La ley del Cannabis.

Hace poco se celebró el Encuentro Cannabis Nariño que busca constituir la Cadena Productiva del Cannabis Medicinal Industrial y Científico CPCMIC- de Nariño. Tal como lo explicaron sus organizadores el objetivo era concretar una hoja de ruta para hacer una cadena productiva en el Departamento y que se integre a las cadenas nacionales. La idea estaba apoyada por varias empresas, entre ellas CannabSun que fabrica productos derivados para farmacéuticas, alimentación y cosmetología. Y son estos, justamente, tres pilares del “mundo cannabis”, que ofrece docenas de opciones comerciales.

Hace dos años reflexionábamos en esta columna sobre ello, y sobre como los derivados cannabinoides se usan en Europa para tratar la espasticidad, un problema muy complejo en la rehabilitación neurológica; y para fabricar spray sublingual, usado en pacientes con esclerosis múltiple. También decíamos que estos productos se cultivan en Colombia y que desde que se oficializó la Ley 1787 de 2016, que regula el uso médico y científico del cannabis, se han emitido 120 licencias de investigación, 247 licencias para siembra, y se han autorizado 56 hectáreas para su cultivo, tratamiento y exportación.

¿Parece una industria floreciente, verdad?
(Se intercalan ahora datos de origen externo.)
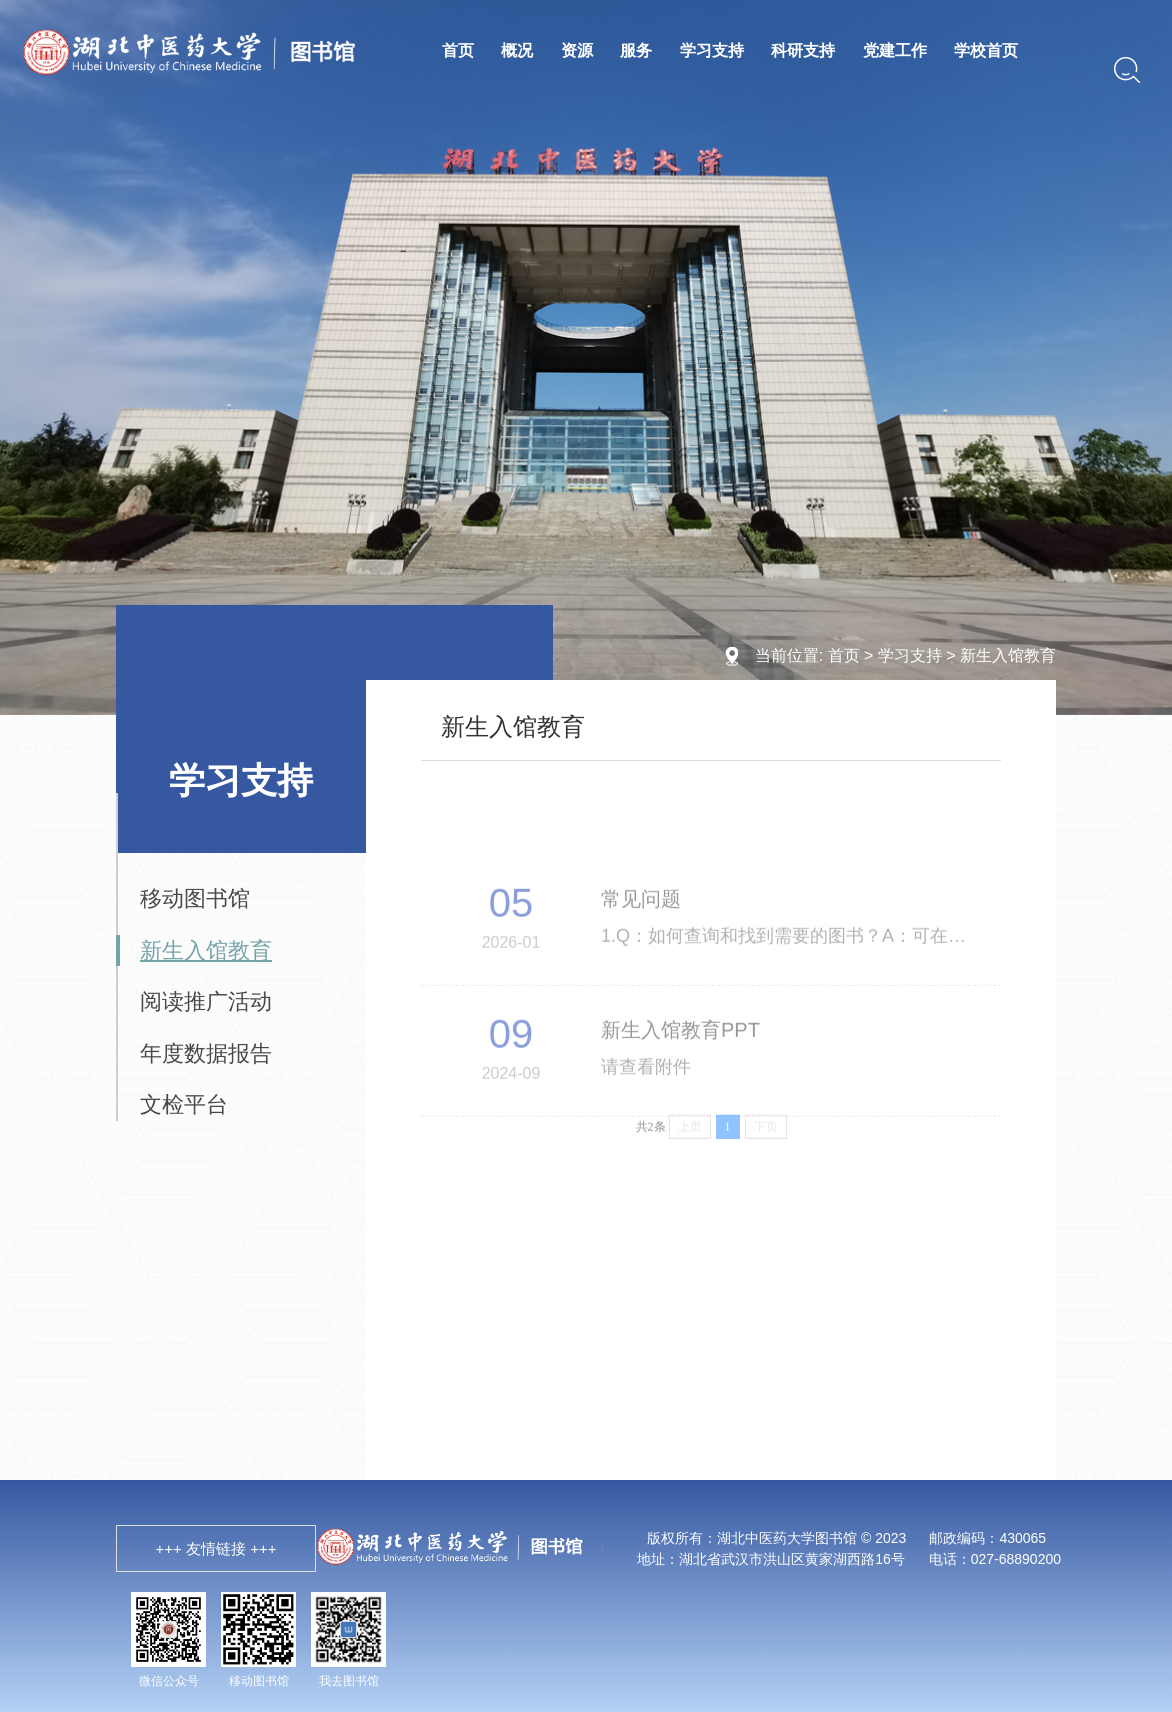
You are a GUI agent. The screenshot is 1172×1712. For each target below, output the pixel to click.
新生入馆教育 (1008, 655)
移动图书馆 (195, 898)
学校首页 (986, 50)
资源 (577, 50)
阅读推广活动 (206, 1001)
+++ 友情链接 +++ (216, 1548)
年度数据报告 (206, 1053)
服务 (636, 50)
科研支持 (803, 50)
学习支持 (712, 50)
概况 (517, 50)
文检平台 (184, 1104)
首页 (458, 50)
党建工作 (895, 50)
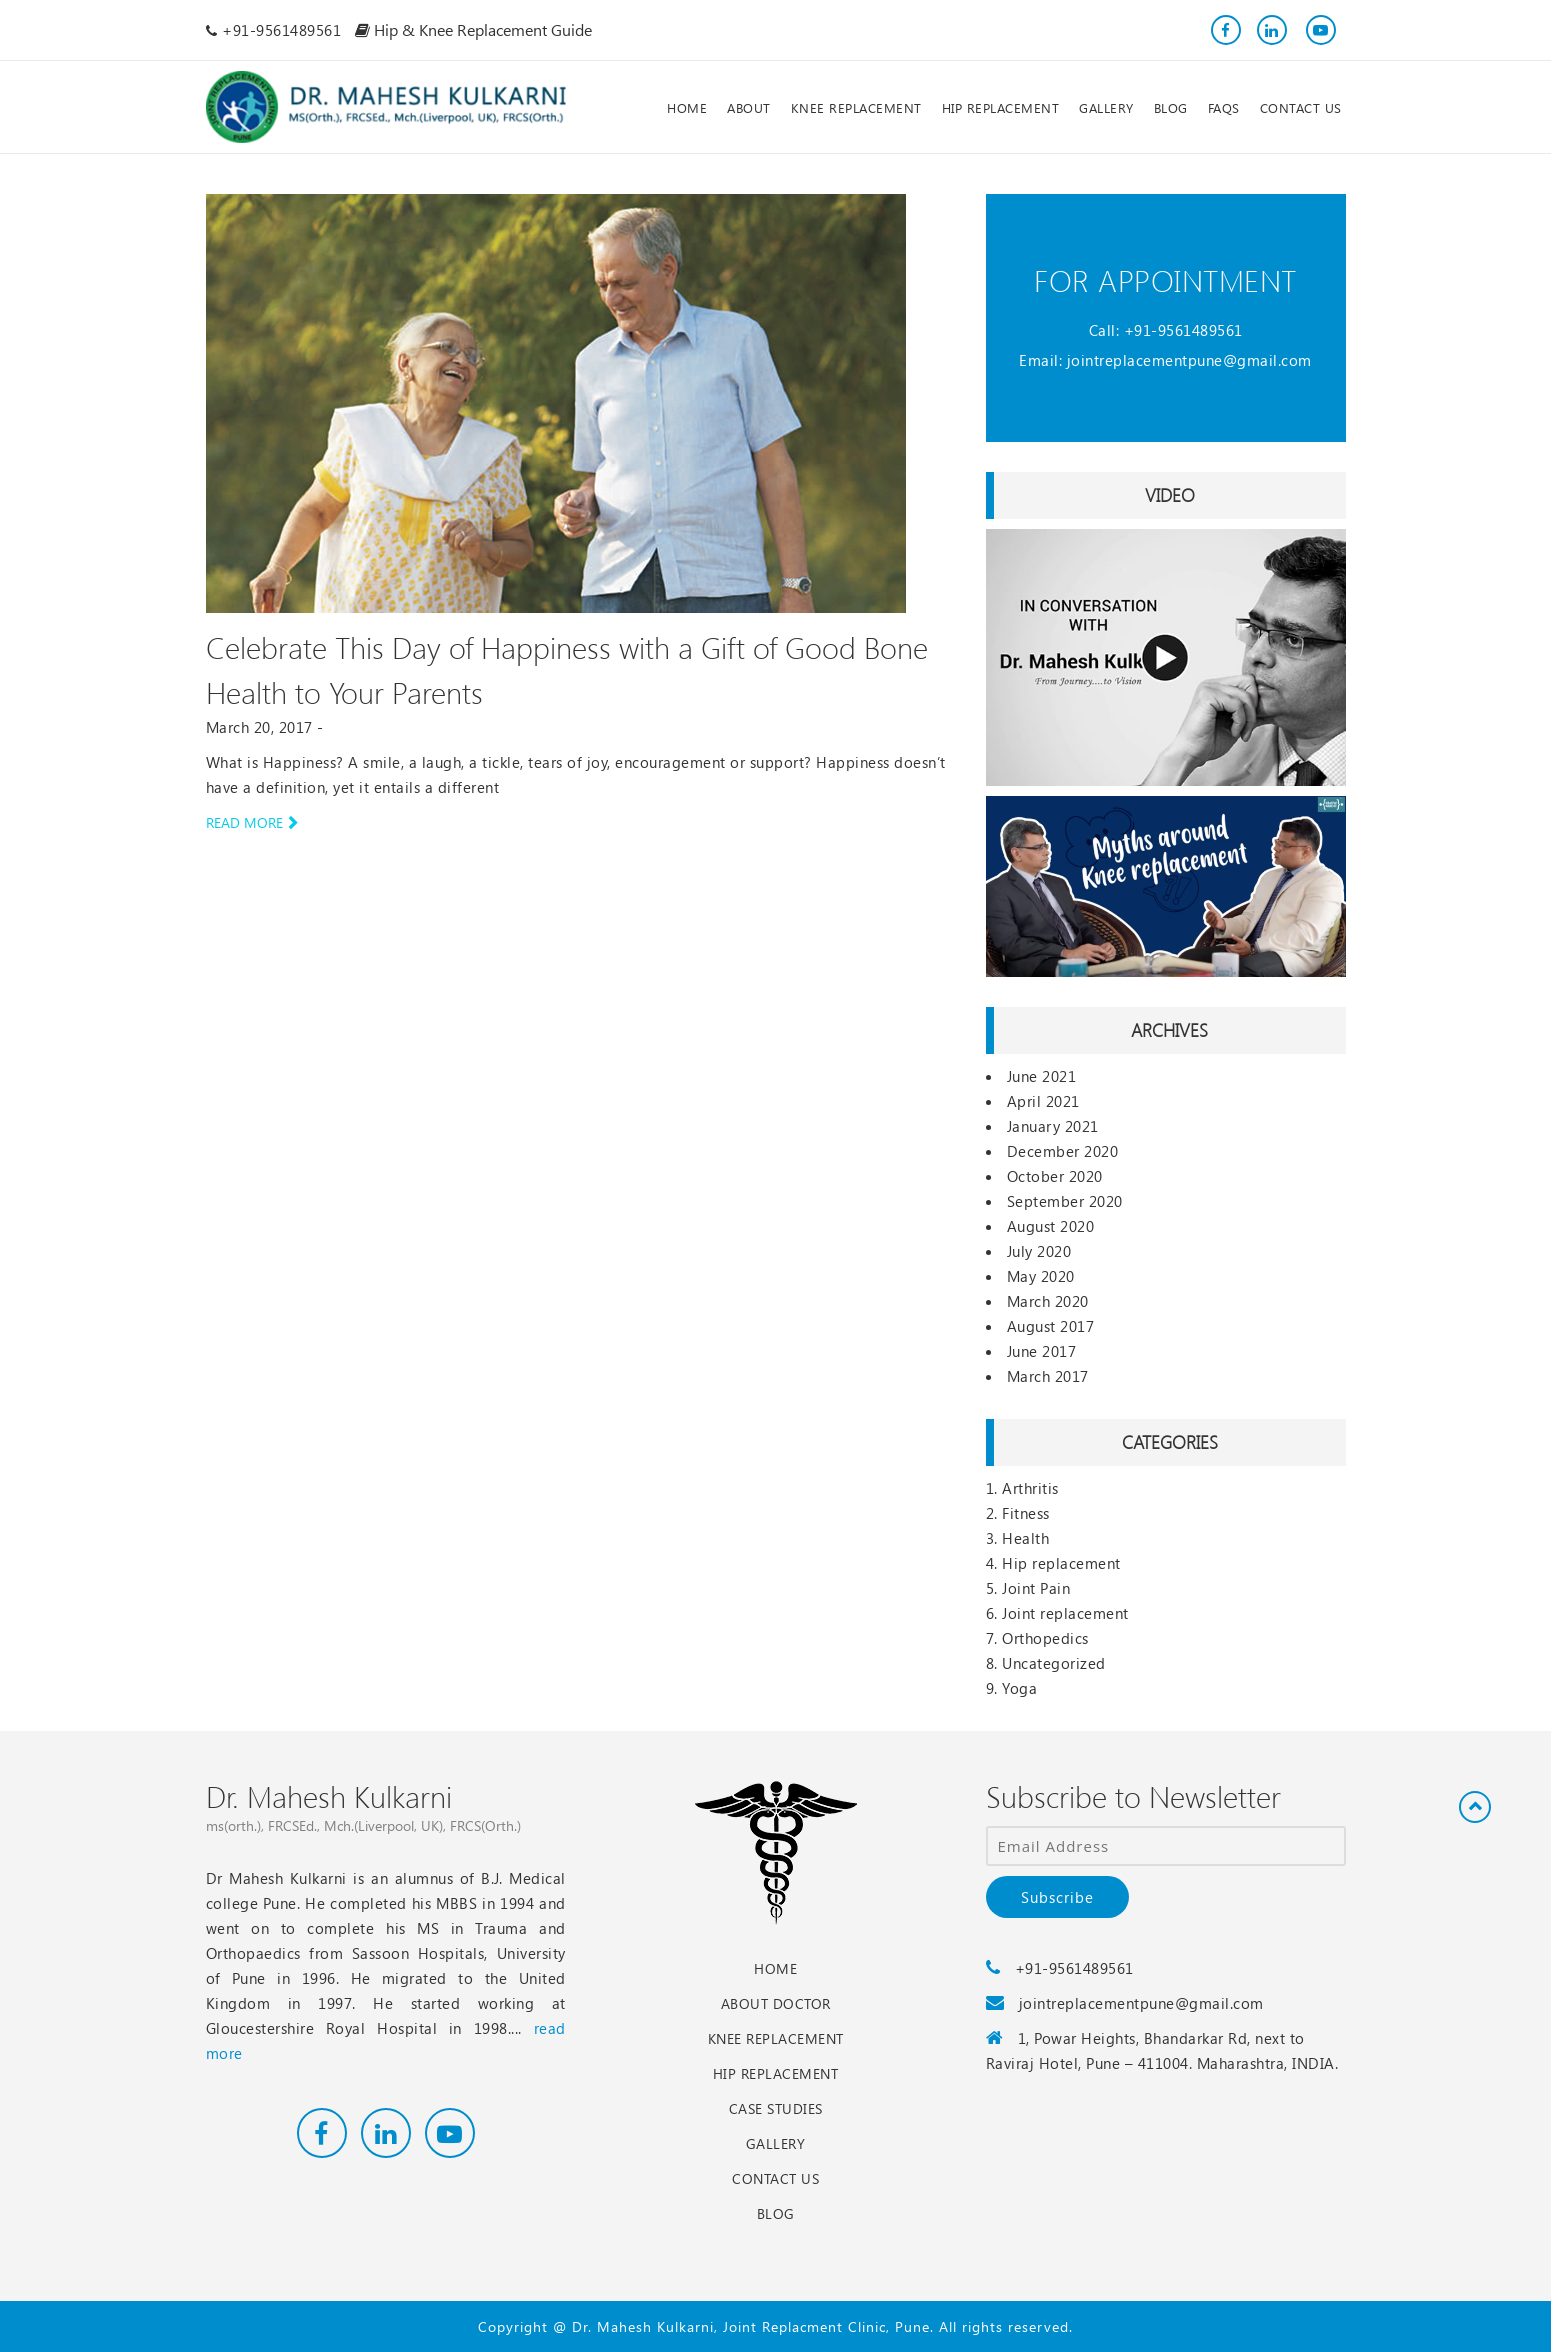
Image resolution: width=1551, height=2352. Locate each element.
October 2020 (1055, 1176)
Y según como se vea, lo es. 18 departamentos ya tienen licencias, genera casi 50 millones de dólares al año y según Fedesarrollo (en una previsión hecha antes de la pandemia), se espera una ganancia de 791 millones en el 2025. Pero hay procesos que no están bien afinados y el de la cadena productiva es uno de ellos. Por eso, esto que está haciendo Nariño también se está haciendo en otros departamentos. En el Valle, por ejemplo, se busca coordinar necesidades hospitalarias con creación de productos, y trabajo articulado entre los ministerios de salud y agricultura.

Una cadena productiva es eso, pero también la posibilidad de generar empleo, aumentar ingresos nacionales y regionales por sus ventas, e incrementar la capacidad de innovación en ciencia y tecnología. Los realizadores del encuentro dicen que es necesario “articular el cumplimiento de la ley de cadena productiva de manera transparente, que se consoliden las instancias de este eslabón y logremos entre todos los interesados, construir la cadena productiva del cannabis en el departamento de Nariño”.

Y este que parece un problema nacional es uno de los grandes cuestionamientos que se le hacen a la industria del cannabis. Según la ley colombiana sólo se pueden exportar las semillas, pero no la flor seca, que es materia prima de muchos medicamentos (se cree que la flor representa el 60% de las ventas al exterior). Además, el comercio de cannabis necesita un registro sanitario y eso obliga a un estudio técnico que suele ser bastante lento. Allí se rompe la cadena.

¿Soluciones? Encuentros como este que se han hecho en Pasto para que todos los involucrados ayuden a plantear anexos a la Ley 1787. La expectativa de los 791 millones para 2025 hoy se ve utópica, pues las cifras anuales han disminuido. Aún así y a pesar de las críticas crecientes los ingresos por exportaciones de cannabis son enormes y la imagen de Colombia como principal exportadora de la región sigue intacta.

En cuanto a la innovación en ciencia, la Universidad de Nariño, según la resolución 3360 de 2018, puede producir cannabis medicinal con fines de investigación. Entre los derivados cannabinoides que se estudian están el tetrahidrocannabinol, el cannabidiol y el cannabinol. El futuro está por allí, porque las cadenas más sólidas se construyen a partir de la creación de un producto.

Por el momento habrá que ir rompiendo tabúes porque buena parte de la tardanza en la modificación de las leyes proviene de los prejuicios. Una legalización es impensable, eso está claro. En noviembre pasado el triunfo del NO en el Congreso fue arrollador y motivos hay. Pero todo puede cambiar dentro de unos años.

También los decíamos aquí: no es fácil luchar contra el estigma, sobre todo en un país que ha sufrido tanto por esto. Recordemos que el comercio ilegal de marihuana desató guerras infernales en la Costa Atlántica en los años 70 (los Cárdenas y los Valdeblánquez), antes de la aparición del narcotráfico. Y tampoco es sencillo asociar con la ciencia a un producto siempre asociado con el delito. Esto genera un debate moral y una desconfianza intrínseca.

Pero también es una oportunidad para darle la vuelta a la tortilla y lo mejor es que hay una conciencia científica, agrícola y empresarial en nuestra región. Nadie dijo que sería fácil, desde luego.